Using ParaViS
--------------
.. include:: ../icons.inc

.. sectionauthor:: Wayne Arter

The initial chapters of the official guide explain basic concepts such as
the graphics pipeline and should be at least skim-read before reading these
SMITER-specific hints. This preliminary should help the user acquire the
necessary familiarity with basic ParaView GUI layout, knowledge of when to
use the :guilabel:`Apply` button, and thereby avoid the commonest mistakes
and sources of confusion.

General points worth noting are that

* SMITER in normal use only generates surface information, so many ParaView
  functions which require volume data are not available or needed.

* ParaView starts counting from zero, whereas SMITER is more conventional,
  so that for example, the first track starts from triangle zero.

* Toggling the gear-wheel symbol gives access to a wider and often useful
  range of extra functionality.

The functionality most often needed for SMITER concerns the making and
saving of selections of the data in the vtk files. A specific example is
the visualisation of fieldlines emanating from part of the geometry. The
selection process is activated by toggling the "Select Cells on" icon
immediately above the main "render" window ("Select Cells With Polygon"
offers finer control). A selection box is defined by the mouse and the
selected cells (triangles) are highlighted. The selection may be inspected
in more detail, by use of the Selection Display Inspector
:menuselection:`View -->Selection Display Inspector`). If satisfactory, the
"Extract Selection" icon which is on the menu bar just above the Select
Cells icons, should be clicked upon. :menuselection:`File --> Save` data
can then be used to save the selection to a Legacy vtk (.vtk) format file,
using the options to save all timesteps to the Ascii file type. The new vtk
file thereby produced can be used as an input to a new SMITER run with
field-line plotting activated in the .ctl file. datvtk preserves block
information from each .dat file when it is converted to .vtk (unfortunately
it is discarded in subsequent processing). If block numbers are known, or
identified from ParaView visulation, their geometry can be selected by
first using :menuselection:`Edit --> Find data`, where "is one of" is the
most flexible selection option. Having created the selection use the
"Extract Selection" icon as above, clicking on "Copy active selection".
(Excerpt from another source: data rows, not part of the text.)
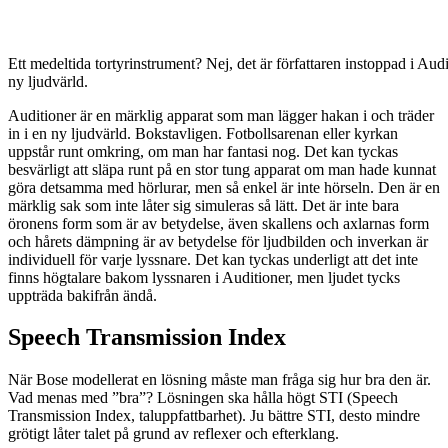
Ett medeltida tortyrinstrument? Nej, det är författaren instoppad i Aud
ny ljudvärld.
Auditioner är en märklig apparat som man lägger hakan i och träder
in i en ny ljudvärld. Bokstavligen. Fotbollsarenan eller kyrkan
uppstår runt omkring, om man har fantasi nog. Det kan tyckas
besvärligt att släpa runt på en stor tung apparat om man hade kunnat
göra detsamma med hörlurar, men så enkel är inte hörseln. Den är en
märklig sak som inte låter sig simuleras så lätt. Det är inte bara
öronens form som är av betydelse, även skallens och axlarnas form
och hårets dämpning är av betydelse för ljudbilden och inverkan är
individuell för varje lyssnare. Det kan tyckas underligt att det inte
finns högtalare bakom lyssnaren i Auditioner, men ljudet tycks
uppträda bakifrån ändå.
Speech Transmission Index
När Bose modellerat en lösning måste man fråga sig hur bra den är.
Vad menas med ”bra”? Lösningen ska hålla högt STI (Speech
Transmission Index, taluppfattbarhet). Ju bättre STI, desto mindre
grötigt låter talet på grund av reflexer och efterklang.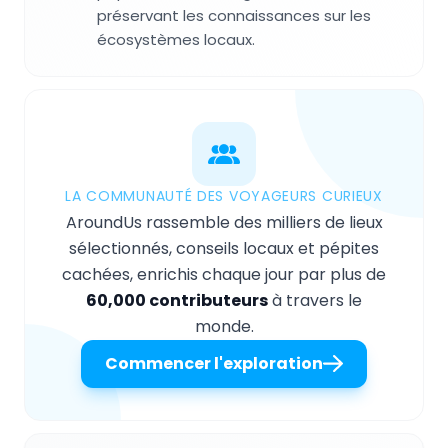
préservant les connaissances sur les
écosystèmes locaux.
LA COMMUNAUTÉ DES VOYAGEURS CURIEUX
AroundUs rassemble des milliers de lieux
sélectionnés, conseils locaux et pépites
cachées, enrichis chaque jour par plus de
60,000 contributeurs
à travers le
monde.
Commencer l'exploration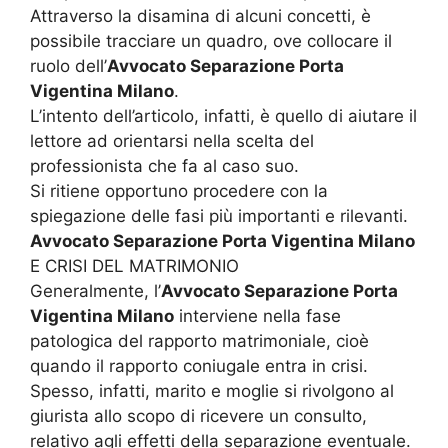
Attraverso la disamina di alcuni concetti, è
possibile tracciare un quadro, ove collocare il
ruolo dell’
Avvocato Separazione Porta
Vigentina Milano
.
L’intento dell’articolo, infatti, è quello di aiutare il
lettore ad orientarsi nella scelta del
professionista che fa al caso suo.
Si ritiene opportuno procedere con la
spiegazione delle fasi più importanti e rilevanti.
Avvocato Separazione Porta Vigentina Milano
E CRISI DEL MATRIMONIO
Generalmente, l’
Avvocato Separazione Porta
Vigentina Milano
interviene nella fase
patologica del rapporto matrimoniale, cioè
quando il rapporto coniugale entra in crisi.
Spesso, infatti, marito e moglie si rivolgono al
giurista allo scopo di ricevere un consulto,
relativo agli effetti della separazione eventuale.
Most other functionality is accessed by the Filters menu. Of the myriad
options, the ones most relevant to SMITER are

* Integrate variables, for total power.

* Calculator, operates on fields such as Bcart and Q, to give B.n etc.

* Point data -> Cell data, and vice versa, since Calculator only operates
  on variables of the same data type.

* Cell centres, when producing spread-sheet .csv output.

* Generate Ids, to help locate elements and points on the surface.

* Append attributes, enables data from different vtk files with same
  geometry to be combined.

* Plot on intersection curves, for line plots of data as functions of
  arclength on surface, see "Line plots" below.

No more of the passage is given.